142 pts were randomized (73 A + P, 69 P); median age was 62 (30–81) yrs, 89% had primary OC, 63% were refractory/relapsed 0–6 mos after last platinum therapy. Pts received a median of 5 (1–19) (A + P) vs 4 (1–14) (P) cycles; 44% vs 33% received ≥6 cycles; 32% vs 20% remained on therapy. Table shows efficacy data at cut-off for this interim analysis of Nov 1, 2013.

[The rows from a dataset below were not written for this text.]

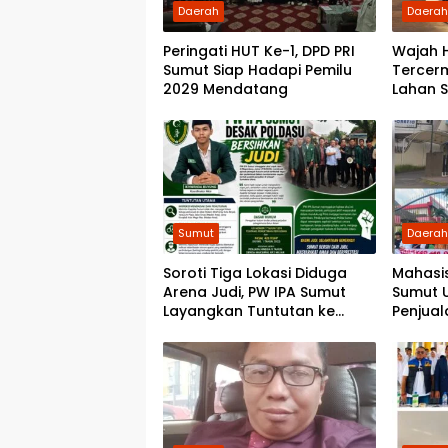
Daerah
Daera
Peringati HUT Ke-1, DPD PRI
Wajah 
Sumut Siap Hadapi Pemilu
Tercer
2029 Mendatang
Lahan 
Sumut
Daera
Soroti Tiga Lokasi Diduga
Mahasi
Arena Judi, PW IPA Sumut
Sumut 
Layangkan Tuntutan ke
Penjual
Poldasu
Serahk
Partai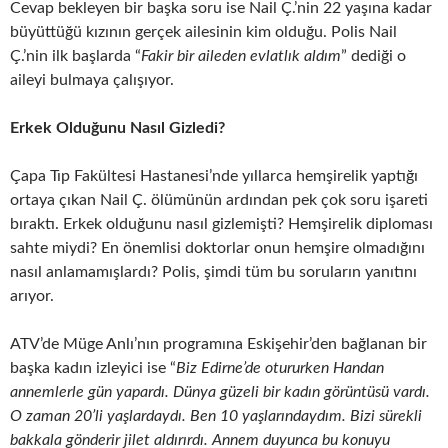
Cevap bekleyen bir başka soru ise Nail Ç.’nin 22 yaşına kadar
büyüttüğü kızının gerçek ailesinin kim olduğu. Polis Nail
Ç.’nin ilk başlarda “
Fakir bir aileden evlatlık aldım
” dediği o
aileyi bulmaya çalışıyor.
Erkek Olduğunu Nasıl Gizledi?
Çapa Tıp Fakültesi Hastanesi’nde yıllarca hemşirelik yaptığı
ortaya çıkan Nail Ç. ölümünün ardından pek çok soru işareti
bıraktı. Erkek olduğunu nasıl gizlemişti? Hemşirelik diploması
sahte miydi? En önemlisi doktorlar onun hemşire olmadığını
nasıl anlamamışlardı? Polis, şimdi tüm bu soruların yanıtını
arıyor.
ATV’de Müge Anlı’nın programına Eskişehir’den bağlanan bir
başka kadın izleyici ise “
Biz Edirne’de otururken Handan
annemlerle gün yapardı. Dünya güzeli bir kadın görüntüsü vardı.
O zaman 20’li yaşlardaydı. Ben 10 yaşlarındaydım. Bizi sürekli
bakkala gönderir jilet aldırırdı. Annem duyunca bu konuyu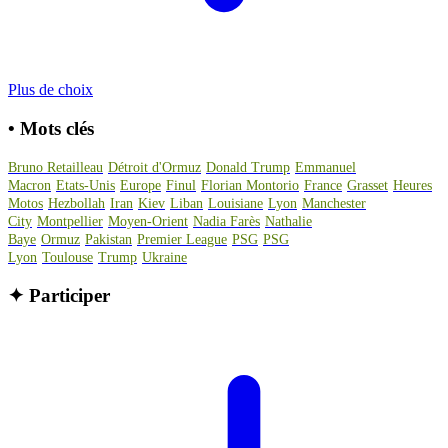
Plus de choix
•
Mots clés
Bruno Retailleau
Détroit d'Ormuz
Donald Trump
Emmanuel
Macron
Etats-Unis
Europe
Finul
Florian Montorio
France
Grasset
Heures
Motos
Hezbollah
Iran
Kiev
Liban
Louisiane
Lyon
Manchester
City
Montpellier
Moyen-Orient
Nadia Farès
Nathalie
Baye
Ormuz
Pakistan
Premier League
PSG
PSG
Lyon
Toulouse
Trump
Ukraine
✦
Participer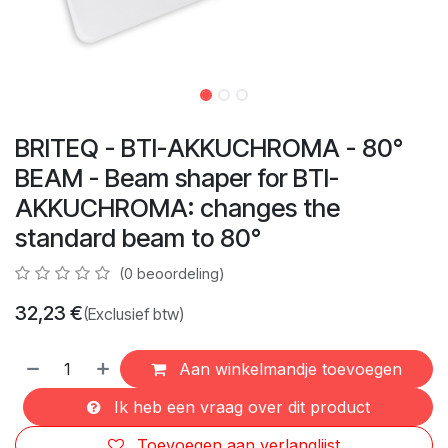
BRITEQ - BTI-AKKUCHROMA - 80°
BEAM - Beam shaper for BTI-
AKKUCHROMA: changes the
standard beam to 80°
(0 beoordeling)
32,23
€
(Exclusief btw)
Aan winkelmandje toevoegen
Ik heb een vraag over dit product
Toevoegen aan verlanglijst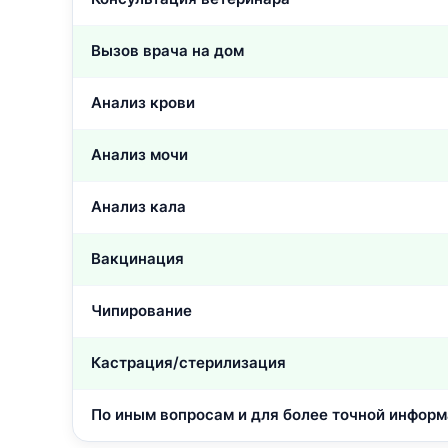
Вызов врача на дом
Анализ крови
Анализ мочи
Анализ кала
Вакцинация
Чипирование
Кастрация/стерилизация
По иным вопросам и для более точной инфор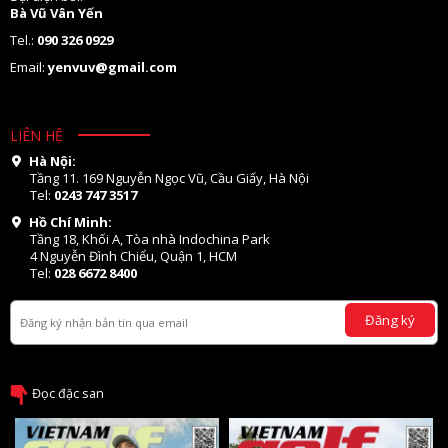
Bà Vũ Vân Yến
Tel.:
090 326 0929
Email:
yenvuv@gmail.com
LIÊN HỆ
Hà Nội:
Tầng 11. 169 Nguyễn Ngọc Vũ, Cầu Giấy, Hà Nội
Tel:
0243 747 3517
Hồ Chí Minh:
Tầng 18, Khối A, Tòa nhà Indochina Park
4 Nguyễn Đình Chiểu, Quận 1, HCM
Tel:
028 6672 8400
Đăng ký
Đọc đặc san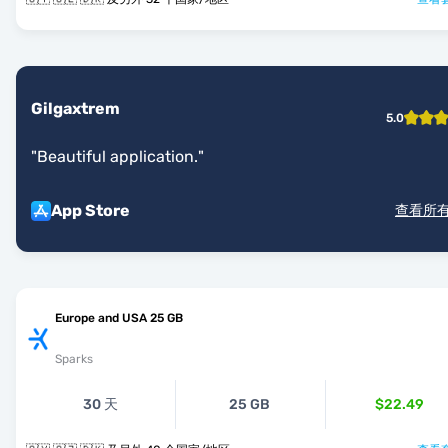
Gilgaxtrem
5.0
"
Beautiful application.
"
App Store
查看所
Europe and USA 25 GB
Sparks
30 天
25 GB
$22.49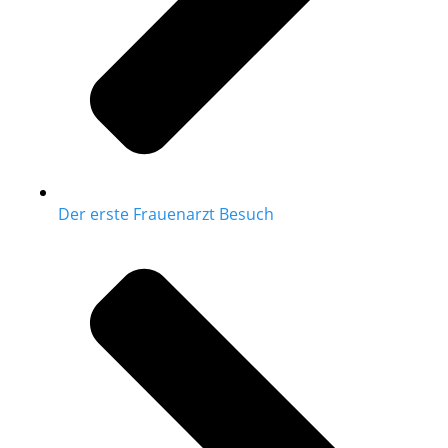
Der erste Frauenarzt Besuch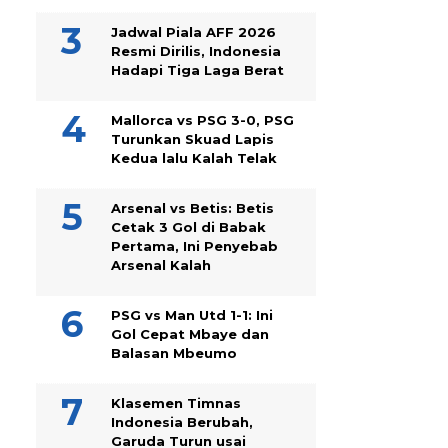
Jadwal Piala AFF 2026
Resmi Dirilis, Indonesia
Hadapi Tiga Laga Berat
Mallorca vs PSG 3-0, PSG
Turunkan Skuad Lapis
Kedua lalu Kalah Telak
Arsenal vs Betis: Betis
Cetak 3 Gol di Babak
Pertama, Ini Penyebab
Arsenal Kalah
PSG vs Man Utd 1-1: Ini
Gol Cepat Mbaye dan
Balasan Mbeumo
Klasemen Timnas
Indonesia Berubah,
Garuda Turun usai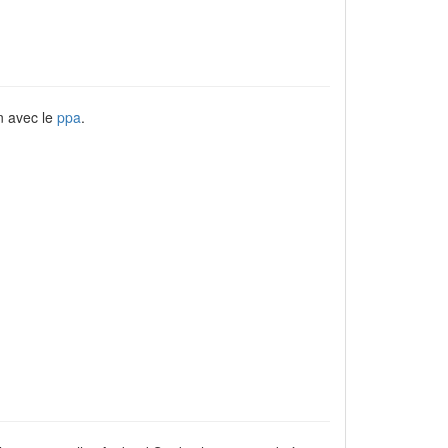
on avec le
ppa
.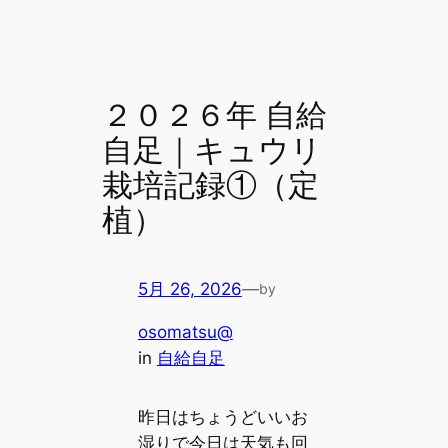
２０２６年 自給
自足｜キュウリ
栽培記録①（定
植）
5月 26, 2026
—
by
osomatsu@
in
自給自足
昨日はちょうどいいお
湿りで今日は天気も回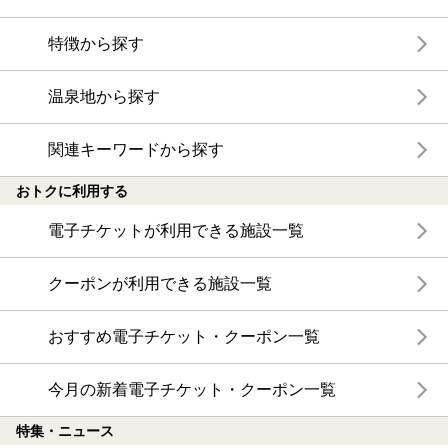
特徴から探す
温泉地から探す
関連キーワードから探す
おトクに利用する
電子チケットが利用できる施設一覧
クーポンが利用できる施設一覧
おすすめ電子チケット・クーポン一覧
今月の新着電子チケット・クーポン一覧
特集・ニュース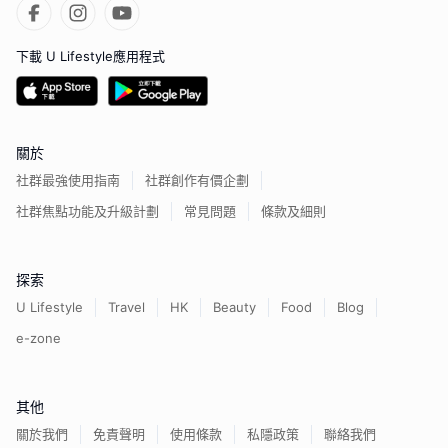
下載 U Lifestyle應用程式
關於
社群最強使用指南
社群創作有價企劃
社群焦點功能及升級計劃
常見問題
條款及細則
探索
U Lifestyle
Travel
HK
Beauty
Food
Blog
e-zone
其他
關於我們
免責聲明
使用條款
私隱政策
聯絡我們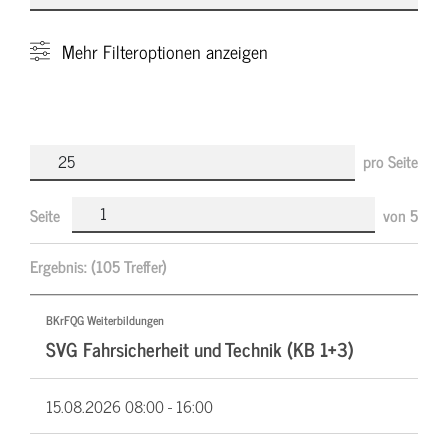
Mehr
Filteroptionen anzeigen
pro Seite
Seite
von
5
Ergebnis:
(105 Treffer)
BKrFQG Weiterbildungen
SVG Fahrsicherheit und Technik (KB 1+3)
15.08.2026
08:00 - 16:00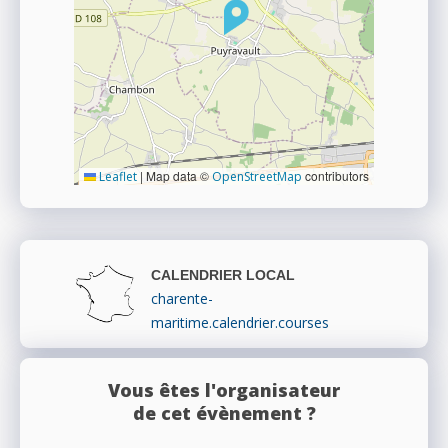
|
Map data ©
contributors
Leaflet
OpenStreetMap
CALENDRIER LOCAL
charente-
maritime.calendrier.courses
Vous êtes l'organisateur
de cet évènement ?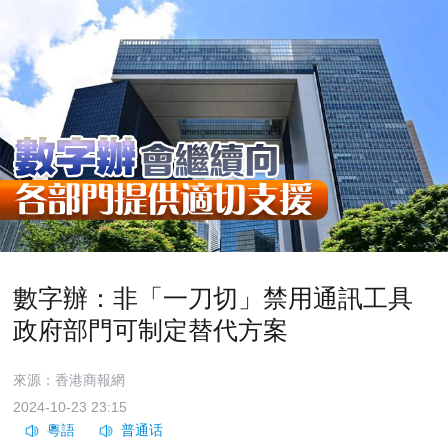
數字辦：非「一刀切」禁用通訊工具
政府部門可制定替代方案
來源：香港商報網
2024-10-23 23:15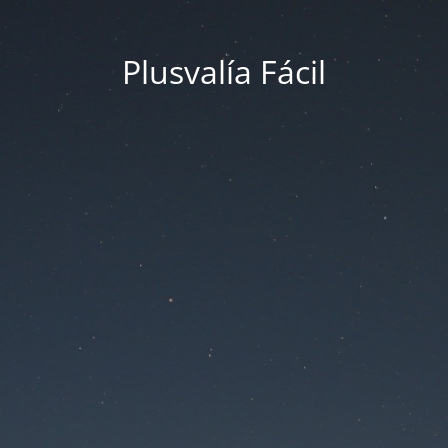
Plusvalía Fácil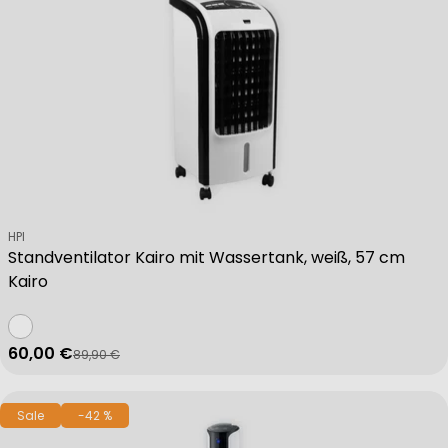
Verkäufer:
HPI
Standventilator Kairo mit Wassertank, weiß, 57 cm
Kairo
60,00 €
89,90 €
Verkaufspreis
Regulärer Preis
Sale
-42 %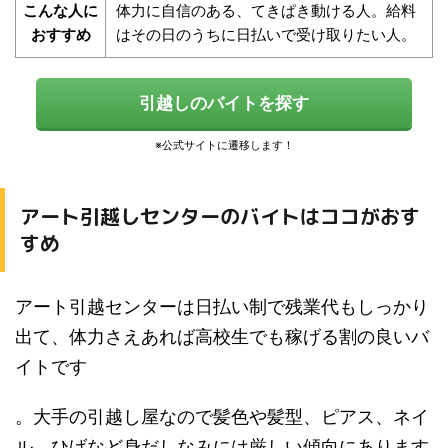
こんな人に
体力に自信のある、てきぱき動ける人。給料
おすすめ
はその日のうちに日払いで受け取りたい人。
引越しのバイトを探す
アート引越しセンターのバイトはココがおす
すめ
アート引越センターは日払い制で残業代もしっかり
出て、体力さえあれば高校生でも稼げる割の良いバ
イトです
。大手の引越し屋なので髪色や髪型、ピアス、ネイ
ル、ひげなど身だしなみには厳しい傾向にあります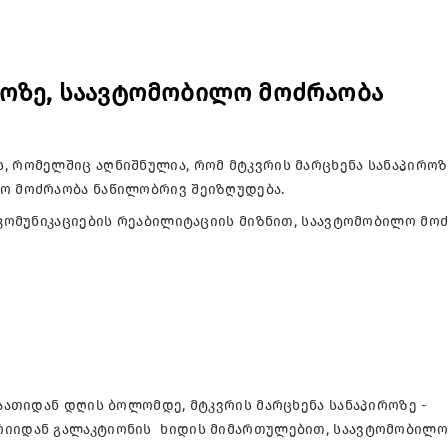
როზე, საავტომობილო მოძრაობა
, რომელშიც აღნიშნულია, რომ მტკვრის მარცხენა სანაპიროზ
ლო მოძრაობა ნაწილობრივ შეიზღუდება.
ა კომუნიკაციების რეაბილიტაციის მიზნით, საავტომობილო მო
საათიდან დღის ბოლომდე, მტკვრის მარცხენა სანაპიროზე -
ორიიდან გალაკტიონის ხიდის მიმართულებით, საავტომობილო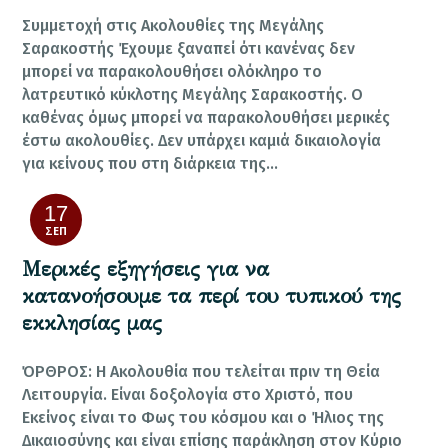
Συμμετοχή στις Ακολουθίες της Μεγάλης
Σαρακοστής Έχουμε ξαναπεί ότι κανένας δεν
μπορεί να παρακολουθήσει ολόκληρο το
λατρευτικό κύκλοτης Μεγάλης Σαρακοστής. Ο
καθένας όμως μπορεί να παρακολουθήσει μερικές
έστω ακολουθίες. Δεν υπάρχει καμιά δικαιολογία
για κείνους που στη διάρκεια της…
17
ΣΕΠ
Μερικές εξηγήσεις για να
κατανοήσουμε τα περί του τυπικού της
εκκλησίας μας
ΌΡΘΡΟΣ: Η Ακολουθία που τελείται πριν τη Θεία
Λειτουργία. Είναι δοξολογία στο Χριστό, που
Εκείνος είναι το Φως του κόσμου και ο Ήλιος της
Δικαιοσύνης και είναι επίσης παράκληση στον Κύριο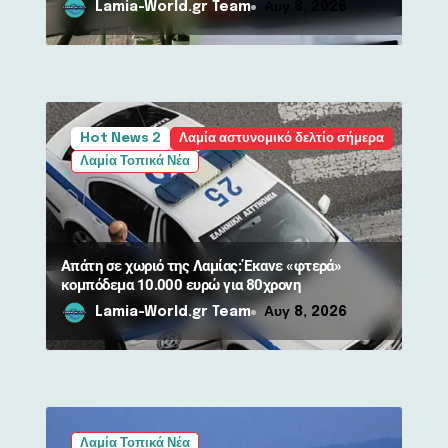
Lamia-World.gr Team
Αυγ 8, 2026
Hot News 2
Λαμία αστυνομικό δελτίο σήμερα
Λαμία Τοπικά Νέα
Απάτη σε χωριό της Λαμίας: Έκανε «φτερά»
κομπόδεμα 10.000 ευρώ για 80χρονη
Lamia-World.gr Team
Αυγ 8, 2026
Λαμία Τοπικά Νέα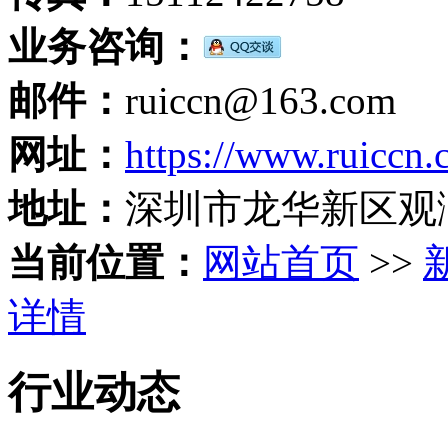
业务咨询：
邮件：
ruiccn@163.com
网址：
https://www.ruiccn
地址：
深圳市龙华新区观
当前位置：
网站首页
>>
详情
行业动态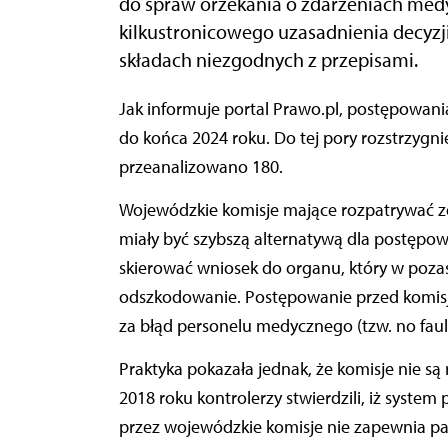
do spraw orzekania o zdarzeniach medy
kilkustronicowego uzasadnienia decyzji
składach niezgodnych z przepisami.
Jak informuje portal Prawo.pl, postępowania przed wojewódzkimi komisjami mają się zakończyć
do końca 2024 roku. Do tej pory rozstrzygn
przeanalizowano 180.
Wojewódzkie komisje mające rozpatrywać z
miały być szybszą alternatywą dla postępo
skierować wniosek do organu, który w poz
odszkodowanie. Postępowanie przed komisja
za błąd personelu medycznego (tzw. no fau
Praktyka pokazała jednak, że komisje nie są
2018 roku kontrolerzy stwierdzili, iż syst
przez wojewódzkie komisje nie zapewnia p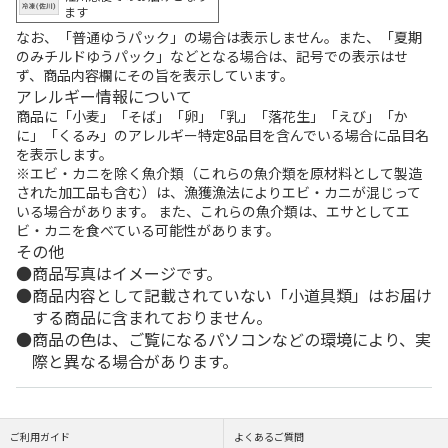
ます
なお、「普通ゆうパック」の場合は表示しません。また、「夏期
のみチルドゆうパック」などとなる場合は、記号での表示はせ
ず、商品内容欄にその旨を表示しています。
アレルギー情報について
商品に「小麦」「そば」「卵」「乳」「落花生」「えび」「か
に」「くるみ」のアレルギー特定8品目を含んでいる場合に品目名
を表示します。
※エビ・カニを除く魚介類（これらの魚介類を原材料として製造
された加工品も含む）は、漁獲漁法によりエビ・カニが混じって
いる場合があります。 また、これらの魚介類は、エサとしてエ
ビ・カニを食べている可能性があります。
その他
商品写真はイメージです。
商品内容として記載されていない「小道具類」はお届け
する商品に含まれておりません。
商品の色は、ご覧になるパソコンなどの環境により、実
際と異なる場合があります。
ご利用ガイド
よくあるご質問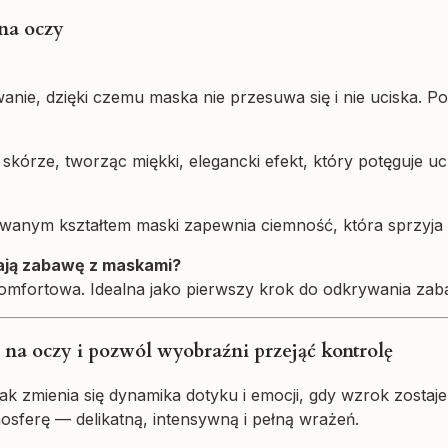
na oczy
nie, dzięki czemu maska nie przesuwa się i nie uciska. 
 skórze, tworząc miękki, elegancki efekt, który potęguje u
wanym kształtem maski zapewnia ciemność, która sprzyja 
nają zabawę z maskami?
i komfortowa. Idealna jako pierwszy krok do odkrywania za
na oczy i pozwól wyobraźni przejąć kontrolę
ak zmienia się dynamika dotyku i emocji, gdy wzrok zostaj
osferę — delikatną, intensywną i pełną wrażeń.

A + P, N = 73 P, N = 69 HR (80% CI), p-value
By RECIST + CA-125 criteria
PFS events, n (%) 35 (48) 44 (64)
Median PFS, mos 7.0 4.4 0.674 (0.503, 0.902), p = 0.079
ORR*, n/N (%) 39/68 (57) 31/63 (49) p = 0.384
Median DOR, mos 6.9 5.8
By RECIST alone
PFS events, n (%) 25 (34) 37 (54)
Median PFS, mos 7.6 4.6 0.554 (0.397, 0.773), p = 0.021
ORR*, n/N (%) 27/62 (44) 19/54 (35) p = 0.447
Median DOR, mos Not estimable 7.6

*Investigator-assessed.

With A + P vs P, 100% vs 84% of pts had drug-related AEs, including neutropenia 71% vs 14% (febrile neutropenia 14% vs 0%), stomatitis 62% vs 9%, diarrhea 53% vs 13%, fatigue 51% vs 36%, nausea 41% vs 35%, anemia 41% vs 23%, alopecia 36% vs 29%, vomiting 19% vs 12%, constipation 18% vs 12%, decreased appetite 18% vs 4%, and peripheral neuropathy 8% vs 19%. With A + P vs P, 85% vs 20% of pts had Gr ≥3 drug-related AEs, including neutropenia 64% vs 9%, and stomatitis 22% vs 0, 36% vs 28% had serious AEs, 14% vs 1% discontinued due to AEs, and 1 pt in each arm died on study.

Conclusions

This interim analysis shows an improved PFS with A + P vs P in pts with recurrent OC, with increased AEs that were generally expected and manageable. Final analysis is planned after 110 PFS events.

Disclosure

R. Coleman: Research funding: Takeda; H. Liu, C. Schusterbauer and C. Dansky Ullmann: Employment: Takeda Pharmaceuticals International Co. All other authors have declared no conflicts of interest.